# Tensor Parallelism
---

This notebook focuses on the need for tensor parallel and explains key concepts that include `Column-wise parallel,` `Row-wise parallel,` and `Combined Column-wise and Row-wise Parallel.` It further gave an overview of `Device Mesh` and demonstrated how to implement Tensor/Sequence parallel with Fully Sharded Data Parallel.

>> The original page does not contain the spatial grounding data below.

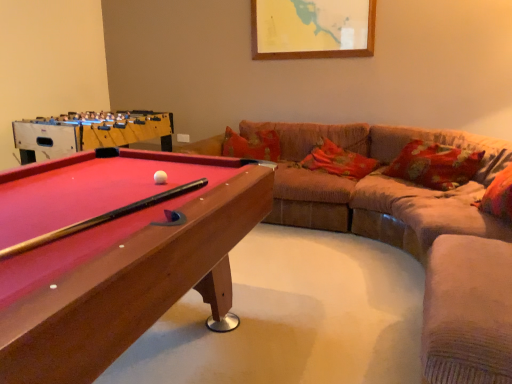 In order to face velvet beige couch at right, should I rotate leftwards or rightwards?

You should rotate right by 10.676 degrees.

Find the location of a particular element. Image resolution: width=512 pixels, height=384 pixels. wooden billiard table at left is located at coordinates (114, 254).

This screenshot has height=384, width=512. Describe the element at coordinates (338, 161) in the screenshot. I see `floral fabric pillow at center, the third pillow in the front-to-back sequence` at that location.

This screenshot has width=512, height=384. What are the coordinates of `fluffy fabric pillow at right, which is the 1th pillow from front to back` in the screenshot? It's located at (498, 196).

From the picture: Does floral fabric pillow at center, the 1th pillow from the back, have a lesser height compared to velvet beige couch at right?

Correct, floral fabric pillow at center, the 1th pillow from the back, is not as tall as velvet beige couch at right.

From a real-world perspective, is floral fabric pillow at center, the 1th pillow from the back, physically above velvet beige couch at right?

Correct, in the physical world, floral fabric pillow at center, the 1th pillow from the back, is higher than velvet beige couch at right.

Measure the distance between floral fabric pillow at center, the third pillow in the front-to-back sequence, and velvet beige couch at right.

floral fabric pillow at center, the third pillow in the front-to-back sequence, is 18.41 inches away from velvet beige couch at right.

Is floral fabric pillow at center, the 1th pillow from the back, beside velvet beige couch at right?

No, floral fabric pillow at center, the 1th pillow from the back, is not beside velvet beige couch at right.

Considering the sizes of objects velvet beige couch at right and white matte ball at center in the image provided, who is shorter, velvet beige couch at right or white matte ball at center?

white matte ball at center is shorter.

Is velvet beige couch at right thinner than white matte ball at center?

No.

Considering the sizes of velvet beige couch at right and white matte ball at center in the image, is velvet beige couch at right bigger or smaller than white matte ball at center?

In the image, velvet beige couch at right appears to be larger than white matte ball at center.

Is the position of smooth wood pool table at left more distant than that of fluffy fabric pillow at right, the third pillow in the back-to-front sequence?

Yes, it is.

Between point (48, 154) and point (494, 216), which one is positioned in front?

Positioned in front is point (494, 216).

Which object is positioned more to the left, smooth wood pool table at left or fluffy fabric pillow at right, the third pillow in the back-to-front sequence?

smooth wood pool table at left is more to the left.

How different are the orientations of smooth wood pool table at left and fluffy fabric pillow at right, the third pillow in the back-to-front sequence, in degrees?

162 degrees separate the facing orientations of smooth wood pool table at left and fluffy fabric pillow at right, the third pillow in the back-to-front sequence.

Can you confirm if smooth wood pool table at left is taller than suede-like beige swivel chair at lower right?

Yes, smooth wood pool table at left is taller than suede-like beige swivel chair at lower right.

What's the angular difference between smooth wood pool table at left and suede-like beige swivel chair at lower right's facing directions?

178 degrees separate the facing orientations of smooth wood pool table at left and suede-like beige swivel chair at lower right.

How distant is smooth wood pool table at left from suede-like beige swivel chair at lower right?

They are 2.59 meters apart.

Could you tell me if smooth wood pool table at left is turned towards suede-like beige swivel chair at lower right?

Yes.

Does velvet beige couch at right have a lesser height compared to floral fabric pillow at center, the 1th pillow from the back?

In fact, velvet beige couch at right may be taller than floral fabric pillow at center, the 1th pillow from the back.

From a real-world perspective, who is located lower, velvet beige couch at right or floral fabric pillow at center, the 1th pillow from the back?

In real-world perspective, velvet beige couch at right is lower.

From the image's perspective, is velvet beige couch at right above floral fabric pillow at center, the 1th pillow from the back?

No.

Can you tell me how much floral fabric pillow at center, the third pillow in the front-to-back sequence, and fluffy fabric pillow at right, the third pillow in the back-to-front sequence, differ in facing direction?

floral fabric pillow at center, the third pillow in the front-to-back sequence, and fluffy fabric pillow at right, the third pillow in the back-to-front sequence, are facing 81.6 degrees away from each other.

From a real-world perspective, is floral fabric pillow at center, the 1th pillow from the back, positioned over fluffy fabric pillow at right, the third pillow in the back-to-front sequence, based on gravity?

No, from a real-world perspective, floral fabric pillow at center, the 1th pillow from the back, is not over fluffy fabric pillow at right, the third pillow in the back-to-front sequence

In terms of size, does floral fabric pillow at center, the 1th pillow from the back, appear bigger or smaller than fluffy fabric pillow at right, which is the 1th pillow from front to back?

floral fabric pillow at center, the 1th pillow from the back, is bigger than fluffy fabric pillow at right, which is the 1th pillow from front to back.

Is floral fabric pillow at center, the 1th pillow from the back, not close to fluffy fabric pillow at right, the third pillow in the back-to-front sequence?

That's right, there is a large distance between floral fabric pillow at center, the 1th pillow from the back, and fluffy fabric pillow at right, the third pillow in the back-to-front sequence.

From the image's perspective, is floral fabric pillow at right, the 2th pillow positioned from the back, beneath suede-like beige swivel chair at lower right?

No, from the image's perspective, floral fabric pillow at right, the 2th pillow positioned from the back, is not below suede-like beige swivel chair at lower right.

Based on the photo, in the image, is floral fabric pillow at right, positioned as the 2th pillow in front-to-back order, on the left side or the right side of suede-like beige swivel chair at lower right?

floral fabric pillow at right, positioned as the 2th pillow in front-to-back order, is positioned on suede-like beige swivel chair at lower right's right side.

Is floral fabric pillow at right, the 2th pillow positioned from the back, oriented away from suede-like beige swivel chair at lower right?

No, floral fabric pillow at right, the 2th pillow positioned from the back, is not facing away from suede-like beige swivel chair at lower right.

Between floral fabric pillow at right, the 2th pillow positioned from the back, and suede-like beige swivel chair at lower right, which one has smaller width?

Thinner between the two is floral fabric pillow at right, the 2th pillow positioned from the back.

Which pillow is the 1st one when counting from the right side of the velvet beige couch at right? Please provide its 2D coordinates.

[(338, 161)]

The height and width of the screenshot is (384, 512). I want to click on ball below the velvet beige couch at right (from the image's perspective), so click(160, 177).

From the image, which object appears to be nearer to velvet beige couch at right, smooth wood pool table at left or white matte ball at center?

Based on the image, smooth wood pool table at left appears to be nearer to velvet beige couch at right.

Based on the photo, from the image, which object appears to be nearer to floral fabric pillow at right, positioned as the 2th pillow in front-to-back order, velvet beige couch at right or floral fabric pillow at center, the 1th pillow from the back?

Based on the image, velvet beige couch at right appears to be nearer to floral fabric pillow at right, positioned as the 2th pillow in front-to-back order.

Estimate the real-world distances between objects in this image. Which object is closer to smooth wood pool table at left, white matte ball at center or floral fabric pillow at right, the 2th pillow positioned from the back?

white matte ball at center is positioned closer to the anchor smooth wood pool table at left.

Which object lies further to the anchor point wooden billiard table at left, suede-like beige swivel chair at lower right or velvet beige couch at right?

The object further to wooden billiard table at left is velvet beige couch at right.

Looking at the image, which one is located closer to floral fabric pillow at right, the 2th pillow positioned from the back, white matte ball at center or velvet beige couch at right?

velvet beige couch at right is positioned closer to the anchor floral fabric pillow at right, the 2th pillow positioned from the back.

Considering their positions, is floral fabric pillow at right, positioned as the 2th pillow in front-to-back order, positioned further to smooth wood pool table at left than fluffy fabric pillow at right, which is the 1th pillow from front to back?

fluffy fabric pillow at right, which is the 1th pillow from front to back, lies further to smooth wood pool table at left than the other object.

Estimate the real-world distances between objects in this image. Which object is further from floral fabric pillow at center, the third pillow in the front-to-back sequence, floral fabric pillow at right, positioned as the 2th pillow in front-to-back order, or velvet beige couch at right?

Among the two, velvet beige couch at right is located further to floral fabric pillow at center, the third pillow in the front-to-back sequence.

Based on their spatial positions, is wooden billiard table at left or floral fabric pillow at center, the 1th pillow from the back, further from velvet beige couch at right?

wooden billiard table at left is further to velvet beige couch at right.

Locate an element on the screen. studio couch situated between white matte ball at center and floral fabric pillow at right, the 2th pillow positioned from the back, from left to right is located at coordinates (415, 236).

Locate an element on the screen. swivel chair between wooden billiard table at left and floral fabric pillow at right, the 2th pillow positioned from the back, from front to back is located at coordinates (468, 311).

Locate an element on the screen. The width and height of the screenshot is (512, 384). ball between suede-like beige swivel chair at lower right and floral fabric pillow at center, the third pillow in the front-to-back sequence, in the front-back direction is located at coordinates (160, 177).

Tensor parallelism (TP) is a training technique used for large models. TP distributes layers across multiple devices and reduces inter-device communication to improve memory management and efficiency. Tensor Parallelism splits tensor into N chunks along a particular dimension such that each device only holds 1/N chunk of the tensor. Computation is performed using this partial chunk to get partial output. These partial outputs are collected from all devices ensuring the correctness of the computation is maintained. The technique was initially proposed in the [Megatron-LM paper](https://arxiv.org/abs/1909.08053) as an efficient model parallelism approach to train large-scale Transformer models. However, when the model becomes larger, the activation memory becomes the bottleneck. Therefore, TP applies a Sequence Parallel (SP) strategy (a parallel strategy that partitions along the sequence dimension) to the LayerNorm or RMSNorm layers.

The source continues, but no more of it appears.